L’État islamique, le Hezbollah et la carte palestinienne

À travers l'attentat qui a frappé le quartier de Bourj el-Brajneh le 12 novembre dernier, l'EI a cherché à attiser les tensions communautaires entre sunnites et chiites afin d'affaiblir le Hezbollah, introduisant ainsi une nouvelle donne. C'est ce que montre l'analyse du chercheur Nicolas Dot-Pouillard, affilié au Wafaw et à l'Ifpo, publiée par le site Middle East Eye.

L'attaque contre Bourj el-Brajneh, « l'une des plus meurtrières depuis la fin de la guerre civile libanaise », avec plus de 44 tués et 239 blessés, « ne peut être isolée d'un contexte global » : un jour plus tard, l'EI vise la France, entre Paris et Saint-Denis. Le 31 octobre 2015, c'est un avion russe qui explosait au-dessus de Charm el-Cheikh, en Égypte. « L'attentat de Bourj el-Brajneh a aussi sa spécificité. En visant une municipalité chiite jouxtant un camp de réfugiés palestiniens du même nom, l'EI a cherché à introduire une nouvelle donne au Liban : attiser les tensions communautaires entre sunnites et chiites afin d'affaiblir le Hezbollah. »
Le chercheur Nicolas Dot-Pouillard, affilié au programme Wafaw (When Authoritarianism Fails in the Arab World, European Reserach Council) et à l'Ifpo de Beyrouth, (Institut français du Proche-Orient), explique comment, dans une analyse intitulée « L'État islamique face au Hezbollah : une porte d'entrée palestinienne ? ».

 

(Pour mémoire : En état de choc, Bourj el-Brajneh tente de se relever)

 

Une ferme condamnation palestinienne
Nicolas Dot-Pouillard rappelle comment, « quelques heures après l'attentat », l'organisation État islamique revendique l'opération et publie les noms de trois de ses kamikazes présumés, deux Palestiniens et un Syrien.
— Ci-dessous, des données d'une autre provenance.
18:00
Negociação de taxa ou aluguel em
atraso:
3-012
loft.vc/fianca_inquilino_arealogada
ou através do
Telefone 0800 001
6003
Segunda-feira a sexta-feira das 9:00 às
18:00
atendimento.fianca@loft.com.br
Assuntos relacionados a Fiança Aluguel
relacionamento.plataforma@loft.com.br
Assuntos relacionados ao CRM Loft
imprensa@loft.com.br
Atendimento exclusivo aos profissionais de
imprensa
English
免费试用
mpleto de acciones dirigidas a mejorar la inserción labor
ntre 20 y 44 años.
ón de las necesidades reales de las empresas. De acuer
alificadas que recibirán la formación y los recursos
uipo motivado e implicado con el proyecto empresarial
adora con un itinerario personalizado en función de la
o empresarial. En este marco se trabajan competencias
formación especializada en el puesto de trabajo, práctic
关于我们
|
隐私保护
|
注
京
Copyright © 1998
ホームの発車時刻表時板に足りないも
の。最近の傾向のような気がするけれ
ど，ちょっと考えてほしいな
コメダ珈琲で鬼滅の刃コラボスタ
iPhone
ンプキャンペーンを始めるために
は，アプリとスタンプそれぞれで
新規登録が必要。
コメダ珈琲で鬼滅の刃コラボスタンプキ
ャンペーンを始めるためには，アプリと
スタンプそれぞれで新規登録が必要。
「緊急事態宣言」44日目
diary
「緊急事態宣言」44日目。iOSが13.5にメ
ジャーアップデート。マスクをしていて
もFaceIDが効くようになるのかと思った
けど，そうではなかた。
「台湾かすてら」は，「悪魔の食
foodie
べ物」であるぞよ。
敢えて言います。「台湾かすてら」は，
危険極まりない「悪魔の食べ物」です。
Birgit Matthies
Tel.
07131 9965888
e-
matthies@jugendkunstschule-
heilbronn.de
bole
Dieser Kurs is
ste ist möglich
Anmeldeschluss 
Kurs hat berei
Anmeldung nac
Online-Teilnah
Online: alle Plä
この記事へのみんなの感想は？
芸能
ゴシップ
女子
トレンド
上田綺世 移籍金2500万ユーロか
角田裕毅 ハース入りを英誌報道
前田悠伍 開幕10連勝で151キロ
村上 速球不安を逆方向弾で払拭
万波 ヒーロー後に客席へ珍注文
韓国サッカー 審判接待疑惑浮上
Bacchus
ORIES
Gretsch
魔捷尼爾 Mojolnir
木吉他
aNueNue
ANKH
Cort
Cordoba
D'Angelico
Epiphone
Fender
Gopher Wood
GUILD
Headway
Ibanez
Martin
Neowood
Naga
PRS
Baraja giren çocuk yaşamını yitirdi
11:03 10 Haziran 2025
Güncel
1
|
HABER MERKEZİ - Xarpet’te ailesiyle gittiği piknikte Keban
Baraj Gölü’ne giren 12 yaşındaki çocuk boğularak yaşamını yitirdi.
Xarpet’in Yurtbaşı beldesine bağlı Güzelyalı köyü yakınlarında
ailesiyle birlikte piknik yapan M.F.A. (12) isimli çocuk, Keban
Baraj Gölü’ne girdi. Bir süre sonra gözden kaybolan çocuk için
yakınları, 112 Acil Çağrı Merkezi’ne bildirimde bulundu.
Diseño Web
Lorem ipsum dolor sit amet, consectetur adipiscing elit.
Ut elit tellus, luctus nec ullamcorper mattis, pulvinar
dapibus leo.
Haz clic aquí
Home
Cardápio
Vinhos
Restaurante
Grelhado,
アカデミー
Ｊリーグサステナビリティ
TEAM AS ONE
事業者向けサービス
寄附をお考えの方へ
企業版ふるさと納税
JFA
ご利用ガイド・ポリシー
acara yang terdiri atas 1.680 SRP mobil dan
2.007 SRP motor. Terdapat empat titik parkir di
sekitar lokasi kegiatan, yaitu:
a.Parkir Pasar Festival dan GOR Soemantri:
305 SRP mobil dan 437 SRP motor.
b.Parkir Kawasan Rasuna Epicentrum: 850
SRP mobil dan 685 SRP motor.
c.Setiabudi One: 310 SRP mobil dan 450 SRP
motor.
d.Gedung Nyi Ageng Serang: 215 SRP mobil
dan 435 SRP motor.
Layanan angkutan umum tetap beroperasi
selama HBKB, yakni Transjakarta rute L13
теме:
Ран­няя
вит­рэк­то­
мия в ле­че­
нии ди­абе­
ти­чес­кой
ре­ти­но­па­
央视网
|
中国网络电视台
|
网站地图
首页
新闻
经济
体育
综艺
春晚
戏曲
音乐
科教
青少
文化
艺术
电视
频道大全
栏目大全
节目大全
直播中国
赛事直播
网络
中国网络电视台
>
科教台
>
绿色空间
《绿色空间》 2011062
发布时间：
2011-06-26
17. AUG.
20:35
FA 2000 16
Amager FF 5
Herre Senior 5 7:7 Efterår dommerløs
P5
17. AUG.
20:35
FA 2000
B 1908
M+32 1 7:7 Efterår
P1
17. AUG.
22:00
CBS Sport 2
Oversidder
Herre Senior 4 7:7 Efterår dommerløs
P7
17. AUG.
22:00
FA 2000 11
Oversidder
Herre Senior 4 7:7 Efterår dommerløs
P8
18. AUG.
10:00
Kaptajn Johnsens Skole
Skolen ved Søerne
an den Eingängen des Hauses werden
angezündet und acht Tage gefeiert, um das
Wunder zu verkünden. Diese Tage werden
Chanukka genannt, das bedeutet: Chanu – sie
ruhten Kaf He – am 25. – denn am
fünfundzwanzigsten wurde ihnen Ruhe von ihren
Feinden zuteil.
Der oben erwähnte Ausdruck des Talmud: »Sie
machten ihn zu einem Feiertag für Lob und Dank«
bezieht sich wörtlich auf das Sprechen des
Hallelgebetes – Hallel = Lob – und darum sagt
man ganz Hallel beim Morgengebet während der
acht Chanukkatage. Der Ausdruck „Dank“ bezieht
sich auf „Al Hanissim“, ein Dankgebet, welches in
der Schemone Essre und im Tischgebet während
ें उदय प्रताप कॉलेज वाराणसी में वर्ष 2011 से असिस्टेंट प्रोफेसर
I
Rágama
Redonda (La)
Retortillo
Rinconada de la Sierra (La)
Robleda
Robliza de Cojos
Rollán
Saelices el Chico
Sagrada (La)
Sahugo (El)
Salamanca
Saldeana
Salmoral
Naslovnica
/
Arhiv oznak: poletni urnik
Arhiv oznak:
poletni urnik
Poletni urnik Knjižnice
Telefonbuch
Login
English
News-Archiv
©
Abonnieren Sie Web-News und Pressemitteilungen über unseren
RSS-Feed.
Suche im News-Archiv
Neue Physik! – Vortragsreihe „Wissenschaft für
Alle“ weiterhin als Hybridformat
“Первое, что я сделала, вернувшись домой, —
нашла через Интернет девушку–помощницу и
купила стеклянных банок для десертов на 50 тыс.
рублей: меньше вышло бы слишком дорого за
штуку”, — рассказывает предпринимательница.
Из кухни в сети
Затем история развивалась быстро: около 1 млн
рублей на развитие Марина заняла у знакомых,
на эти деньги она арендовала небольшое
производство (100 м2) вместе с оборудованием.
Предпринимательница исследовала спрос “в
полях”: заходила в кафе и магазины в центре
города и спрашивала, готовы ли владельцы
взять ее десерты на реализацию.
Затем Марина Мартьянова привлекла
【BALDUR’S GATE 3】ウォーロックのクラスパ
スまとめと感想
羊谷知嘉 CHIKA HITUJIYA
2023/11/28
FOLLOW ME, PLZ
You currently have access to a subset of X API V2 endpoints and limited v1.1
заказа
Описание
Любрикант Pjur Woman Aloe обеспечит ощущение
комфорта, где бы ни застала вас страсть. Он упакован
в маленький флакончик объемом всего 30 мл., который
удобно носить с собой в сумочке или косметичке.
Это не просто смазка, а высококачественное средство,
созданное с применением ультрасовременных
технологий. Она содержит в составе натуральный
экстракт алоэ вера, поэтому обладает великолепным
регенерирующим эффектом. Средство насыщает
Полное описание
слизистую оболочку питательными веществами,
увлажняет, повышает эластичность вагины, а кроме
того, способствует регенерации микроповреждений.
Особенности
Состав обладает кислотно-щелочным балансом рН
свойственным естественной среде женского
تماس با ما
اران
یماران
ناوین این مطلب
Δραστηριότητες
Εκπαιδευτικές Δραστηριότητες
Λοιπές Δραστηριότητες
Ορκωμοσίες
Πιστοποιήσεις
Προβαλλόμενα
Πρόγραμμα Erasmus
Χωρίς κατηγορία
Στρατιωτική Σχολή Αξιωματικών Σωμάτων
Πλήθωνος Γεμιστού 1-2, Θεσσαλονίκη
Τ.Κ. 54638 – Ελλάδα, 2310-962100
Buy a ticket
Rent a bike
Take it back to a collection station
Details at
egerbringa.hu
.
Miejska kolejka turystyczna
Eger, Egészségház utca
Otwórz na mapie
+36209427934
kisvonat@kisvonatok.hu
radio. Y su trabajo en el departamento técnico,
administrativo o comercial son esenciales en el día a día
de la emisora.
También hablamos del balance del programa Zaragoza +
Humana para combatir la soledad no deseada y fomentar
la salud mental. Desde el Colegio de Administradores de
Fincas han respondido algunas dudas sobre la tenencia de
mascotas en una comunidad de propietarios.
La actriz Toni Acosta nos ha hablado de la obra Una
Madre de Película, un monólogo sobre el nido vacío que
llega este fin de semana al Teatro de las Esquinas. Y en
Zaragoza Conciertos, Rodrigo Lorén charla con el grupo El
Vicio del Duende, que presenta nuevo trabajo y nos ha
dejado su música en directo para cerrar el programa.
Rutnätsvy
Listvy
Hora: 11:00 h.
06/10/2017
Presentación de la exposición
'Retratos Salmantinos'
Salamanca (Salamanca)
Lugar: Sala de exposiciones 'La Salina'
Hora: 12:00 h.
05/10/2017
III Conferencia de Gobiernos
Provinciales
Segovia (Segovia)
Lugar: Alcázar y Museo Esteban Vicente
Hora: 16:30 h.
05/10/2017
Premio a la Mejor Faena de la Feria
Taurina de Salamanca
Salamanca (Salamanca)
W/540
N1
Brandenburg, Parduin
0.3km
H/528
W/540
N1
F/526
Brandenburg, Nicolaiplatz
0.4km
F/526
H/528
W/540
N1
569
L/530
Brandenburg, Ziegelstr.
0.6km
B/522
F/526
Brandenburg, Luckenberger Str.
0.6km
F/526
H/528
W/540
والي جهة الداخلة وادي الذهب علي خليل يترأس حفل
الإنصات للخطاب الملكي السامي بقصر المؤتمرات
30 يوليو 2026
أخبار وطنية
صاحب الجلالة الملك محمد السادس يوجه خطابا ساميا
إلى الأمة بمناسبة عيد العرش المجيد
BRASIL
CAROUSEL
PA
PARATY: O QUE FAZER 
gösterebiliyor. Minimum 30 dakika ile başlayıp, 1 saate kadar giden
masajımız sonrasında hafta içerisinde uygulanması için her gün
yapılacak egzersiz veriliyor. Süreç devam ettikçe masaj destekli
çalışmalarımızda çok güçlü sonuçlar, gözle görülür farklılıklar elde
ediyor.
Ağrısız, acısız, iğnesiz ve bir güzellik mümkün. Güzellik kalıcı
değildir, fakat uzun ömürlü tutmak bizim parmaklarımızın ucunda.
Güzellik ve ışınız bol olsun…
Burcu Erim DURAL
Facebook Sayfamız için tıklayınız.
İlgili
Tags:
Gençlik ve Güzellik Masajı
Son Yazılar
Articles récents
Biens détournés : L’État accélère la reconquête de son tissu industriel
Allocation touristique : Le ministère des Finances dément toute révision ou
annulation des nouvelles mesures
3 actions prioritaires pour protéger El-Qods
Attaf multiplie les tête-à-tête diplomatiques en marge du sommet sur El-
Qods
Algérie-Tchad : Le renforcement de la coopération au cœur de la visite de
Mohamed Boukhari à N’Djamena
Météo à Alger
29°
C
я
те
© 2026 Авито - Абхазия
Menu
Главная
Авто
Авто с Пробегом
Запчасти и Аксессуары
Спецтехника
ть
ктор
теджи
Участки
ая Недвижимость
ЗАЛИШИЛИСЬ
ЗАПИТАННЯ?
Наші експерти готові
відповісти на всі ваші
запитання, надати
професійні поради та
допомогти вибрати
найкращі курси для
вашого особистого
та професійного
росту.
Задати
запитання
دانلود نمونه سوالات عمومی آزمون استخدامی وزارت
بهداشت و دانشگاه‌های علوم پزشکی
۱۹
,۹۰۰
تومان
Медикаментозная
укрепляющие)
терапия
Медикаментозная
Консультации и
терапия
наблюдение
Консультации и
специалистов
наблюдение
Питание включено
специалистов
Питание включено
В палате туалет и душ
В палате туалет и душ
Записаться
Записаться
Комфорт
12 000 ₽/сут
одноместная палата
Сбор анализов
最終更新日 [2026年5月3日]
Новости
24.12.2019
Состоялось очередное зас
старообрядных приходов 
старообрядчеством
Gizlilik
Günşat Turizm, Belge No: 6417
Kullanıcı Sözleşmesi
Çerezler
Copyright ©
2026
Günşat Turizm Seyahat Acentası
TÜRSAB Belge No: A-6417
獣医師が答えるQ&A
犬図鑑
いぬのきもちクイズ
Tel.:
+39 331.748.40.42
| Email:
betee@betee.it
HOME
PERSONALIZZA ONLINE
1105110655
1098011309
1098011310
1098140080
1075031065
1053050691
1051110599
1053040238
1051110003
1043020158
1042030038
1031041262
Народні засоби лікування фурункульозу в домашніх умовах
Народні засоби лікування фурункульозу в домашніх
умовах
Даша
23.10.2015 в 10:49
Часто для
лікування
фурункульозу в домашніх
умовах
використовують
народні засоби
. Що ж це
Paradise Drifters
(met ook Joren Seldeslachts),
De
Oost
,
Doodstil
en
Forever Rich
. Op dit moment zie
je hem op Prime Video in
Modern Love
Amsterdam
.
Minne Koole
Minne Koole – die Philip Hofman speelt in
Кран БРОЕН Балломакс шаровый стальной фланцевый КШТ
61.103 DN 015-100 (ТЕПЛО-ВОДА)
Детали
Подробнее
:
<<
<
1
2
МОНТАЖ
Reprise sur les réseaux sociaux et sur les principaux médias télévisés libanais, l'information « attise les accusations communautaires contre les Palestiniens au Liban ». Mais deux jours plus tard, le secrétaire général du Hezbollah, Hassan Nasrallah, « dément catégoriquement l'information », assurant « qu'aucun auteur de l'attentat n'était palestinien ». Il réaffirme par la même occasion « (son) soutien au soulèvement populaire palestinien débuté en octobre 2015 ».
« L'insistance mise par le dirigeant du Hezbollah sur la question palestinienne dans un discours exclusivement consacré aux attentats de Bourj el-Brajneh ne relève pas du hasard : il s'agit bien de répondre à une attaque de l'EI prenant la Palestine comme porte d'entrée », note le chercheur.
« Conscients de la gravité de la situation, les partis politiques palestiniens dans leur ensemble » et jusqu'aux plus hauts échelons « réagissent très rapidement au communiqué de l'EI. Ils tiennent, dès les premières heures, à condamner publiquement les attentats du 12 novembre » et affirmer qu'il n'y a pas de Palestiniens impliqués dans ce crime odieux. Et ce par le biais des médias libanais, par des conférences de presse ou des communiqués de condoléances au « peuple frère libanais, aux familles, et à l'ensemble des forces officielles, politiques et populaires ». Ils dénoncent le but de ces attentats qui n'est autre que « la discorde (fitna) entre les Palestiniens et les Libanais... ».
Si la condamnation palestinienne de l'EI n'est pas une nouveauté, c'est « la rapidité de cette condamnation qui l'est », constate l'analyste. Et de souligner que « les attentats de l'EI ne provoquent pas seulement une union nationale libanaise entre les deux grandes coalitions opposées du 8 et du 14 Mars : ils rapprochent, peut-être temporairement, des acteurs antagonistes à un échelon régional ».

 

Palestiniens et Libanais, les relations compliquées des « deux Bourj el-Brajneh »
« Faire le maximum de victimes civiles », mais aussi « viser le Hezbollah ». Le choix des lieux de l'attentat de l'EI dans le sud de Beyrouth relève principalement de ces deux considérations. L'EI reprochait au parti de Dieu notamment « son implication militaire en Syrie auprès du régime de Bachar el-Assad » et souhaitait « montrer que la banlieue sud n'est pas une forteresse », souligne M. Dot-Pouillard.
Seulement, le quartier choisi est « à la fois sunnite et chiite ». Il s'agissait certes de « frapper violemment, en premier lieu, la communauté chiite, selon la logique sectaire de l'EI ». Il fallait aussi le faire dans le quartier de Bourj el-Brajneh, « jouxtant un camp de réfugiés palestiniens du même nom, de confession sunnite, abritant plus de 20 000 habitants et dans lequel se sont progressivement installés, depuis 2012, nombre de réfugiés palestiniens fuyant les combats en Syrie ».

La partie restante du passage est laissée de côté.